0

If I want to output a SCollection of TableRow or String to google cloud storage (GCS) I'm using saveAsTableRowJsonFile or saveAsTextFile, respectively. Both of these methods ultimately use

private[scio] def pathWithShards(path: String) = path.replaceAll("\\/+$", "") + "/part" 

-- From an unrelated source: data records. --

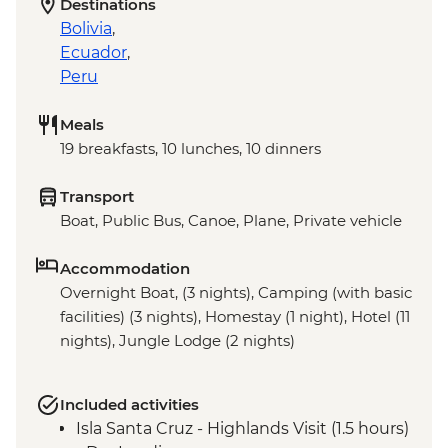
Destinations
Bolivia
,
Ecuador
,
Peru
Meals
19 breakfasts, 10 lunches, 10 dinners
Transport
Boat, Public Bus, Canoe, Plane, Private vehicle
Accommodation
Overnight Boat, (3 nights), Camping (with basic
facilities) (3 nights), Homestay (1 night), Hotel (11
nights), Jungle Lodge (2 nights)
Included activities
Isla Santa Cruz - Highlands Visit (1.5 hours)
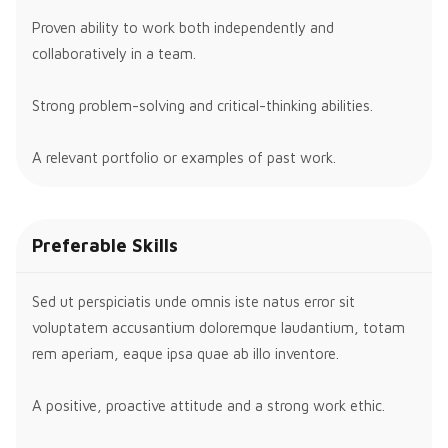
Proven ability to work both independently and
collaboratively in a team.
Strong problem-solving and critical-thinking abilities.
A relevant portfolio or examples of past work.
Preferable Skills
Sed ut perspiciatis unde omnis iste natus error sit
voluptatem accusantium doloremque laudantium, totam
rem aperiam, eaque ipsa quae ab illo inventore.
A positive, proactive attitude and a strong work ethic.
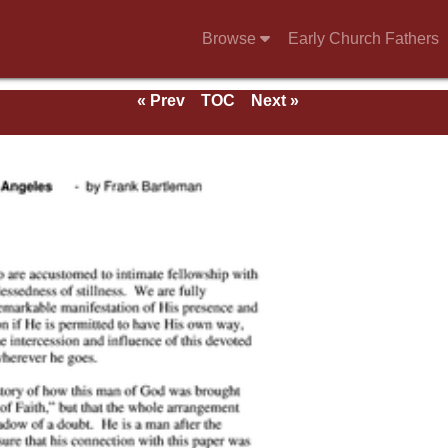
Browse
Early Church Fathers
« Prev
TOC
Next »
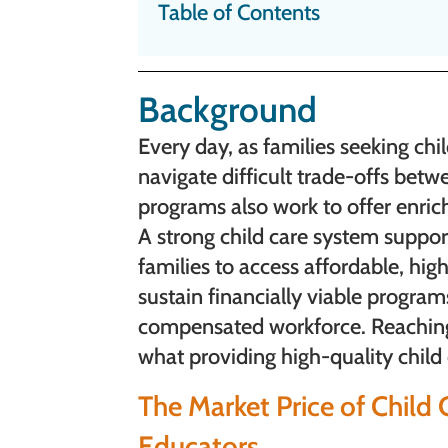
Table of Contents
Background
Every day, as families seeking ch
navigate difficult trade-offs betwe
programs also work to offer enric
A strong child care system suppo
families to access affordable, hig
sustain financially viable progra
compensated workforce. Reaching 
what providing high-quality child
The Market Price of Chil
Educators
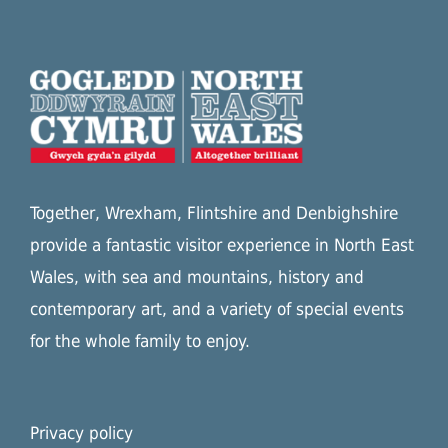
Together, Wrexham, Flintshire and Denbighshire
provide a fantastic visitor experience in North East
Wales, with sea and mountains, history and
contemporary art, and a variety of special events
for the whole family to enjoy.
Privacy policy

which enforces that file names start with "part". Is the only way to output a custom sharded file via to use saveAsCustomOutput?

Andrew Cassidy
  • 2,940
  • 1
  • 22
  • 46

2 Answers2

3

I had to do it in beam code via saveAsCustomOutput

import org.apache.beam.sdk.util.Transport
val jsonFactory: JsonFactory = Transport.getJsonFactory
val outputPath = "gs://foo/bar_" // file prefix will be bar_
@BigQueryType.toTable()
case class Clazz(foo: String, bar: String)
val collection: SCollection[Clazz] = ....
collection.map(Clazz.toTableRow).
          map(jsonFactory.toString).
          saveAsCustomOutput(name = "CustomWrite", io.TextIO.write()
            .to(outputPath)
            .withSuffix("")
            .withWritableByteChannelFactory(FileBasedSink.CompressionType.GZIP))
Andrew Cassidy
  • 2,940
  • 1
  • 22
  • 46
0

Scio's SCollection#saveAs* APIs are opinionated wrappers for common sinks that mimic behavior of other popular systems, and in this case, how Hadoop Map/Reduce prefix output files. So SCollection#saveAsCustomOutput is the right way to go if you want to access the lower level Beam API directly.

Neville Li
  • 420
  • 3
  • 10